# Chapter 4 – Generalized Random Walks 4.1 Overview

The principles of observational stochastics extend well beyond the specific example presented in Chapter 3.  In fact, observational stochastics is applicable in many situations where Markov models would otherwise be employed.  This chapter builds upon the concepts and techniques presented earlier in order to develop these extensions.

Even though the overall flow of the analysis is quite similar to Chapter 3, the mathematical notation required to deal with the general case adds complexity to the discussion.  Readers interested in the applications of observational stochastics rather than the mathematical equations that must be solved when dealing with the general case may wish to review the following seven points and then proceed directly to Chapter 5.

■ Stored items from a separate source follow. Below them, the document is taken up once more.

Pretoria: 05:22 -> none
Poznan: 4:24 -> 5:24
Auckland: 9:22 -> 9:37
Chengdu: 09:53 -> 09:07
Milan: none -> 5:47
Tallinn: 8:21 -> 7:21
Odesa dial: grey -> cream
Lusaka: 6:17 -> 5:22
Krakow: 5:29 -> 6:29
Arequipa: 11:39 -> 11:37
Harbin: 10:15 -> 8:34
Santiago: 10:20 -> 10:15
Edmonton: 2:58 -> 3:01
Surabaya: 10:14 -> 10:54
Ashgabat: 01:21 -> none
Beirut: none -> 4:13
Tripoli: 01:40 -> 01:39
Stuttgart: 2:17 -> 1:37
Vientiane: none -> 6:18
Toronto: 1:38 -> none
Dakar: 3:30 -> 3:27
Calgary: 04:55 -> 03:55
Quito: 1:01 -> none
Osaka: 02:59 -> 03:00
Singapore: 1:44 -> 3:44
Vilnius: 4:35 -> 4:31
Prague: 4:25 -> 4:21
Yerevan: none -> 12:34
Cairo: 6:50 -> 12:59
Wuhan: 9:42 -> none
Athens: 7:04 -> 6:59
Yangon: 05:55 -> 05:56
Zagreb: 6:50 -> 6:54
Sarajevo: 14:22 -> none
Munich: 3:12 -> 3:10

1. The techniques used in Chapter 3 to analyze the simple random walk can be extended to deal with random walks where the number of stations is equal to any value N and where each station can be reached from every other station in a single step.
2. In this very general setting, the objective once again is to determine the proportion of visits the walker makes to each station over the course of the trajectory. These observable proportions are represented symbolically as P(0), P(1), P(2) … P(N).
3. If the endpoints of a trajectory are matched, the desired values of P(j) are given by the solution to a set of balance equations obtained by setting the number of entrances into each station equal to the number of exits. These balance equations are direct generalizations of equations  (3-18) through (3-21).  The entire set of balance equations are specified  using standard mathematical notation in equation (4-22).
4. If the endpoints of a trajectory are not matched, the solution to the balance equations still provides a reasonable approximation to the actual values of P(j). This is true in most, but not all, cases. In the limit as trajectory length increases, the error associated with this approximation usually approaches zero.  When required, exact solutions for trajectories with unmatched endpoints can be obtained through the analysis presented in Section 4.7.2.
5. The form of the general algebraic solution – with or without matched endpoints – is algebraically complex and of limited interest. Practitioners are typically concerned with solutions to specific sets of balance equations that are associated with individual models such as those presented in Chapters 3 and 5.
6. Trajectories with matched endpoints are closely related to a new class of formal objects known as t-loops (trajectory loops). To construct a  t-loop,  simply merge the initial and final stations of a trajectory with matched endpoints.  This transforms the original  linear trajectory into a closed loop with no beginning and no end.  Some interesting properties of t-loops are noted in section 4.7.4.
7. The general solution for the values of P(0), P(1), P(2) … P(N) obtained using observational stochastics has exactly the same algebraic form as the steady state distribution of the corresponding Markov chain.   However, in a traditional time-homogeneous Markov chain, the transition probabilities that control step-by-step behavior are the same for every step of an associated trajectory.  In contrast, the global transition matrices employed in observational stochastics are comprised of overall values derived from complete trajectories.  The detailed step-by-step mechanisms that regulate these trajectories have no impact on the analysis and remain immaterial.   This enables derived results to apply more broadly. This issue is discussed in general terms in Section 4.8 and also revisited in Section 5.6 of Chapter 5.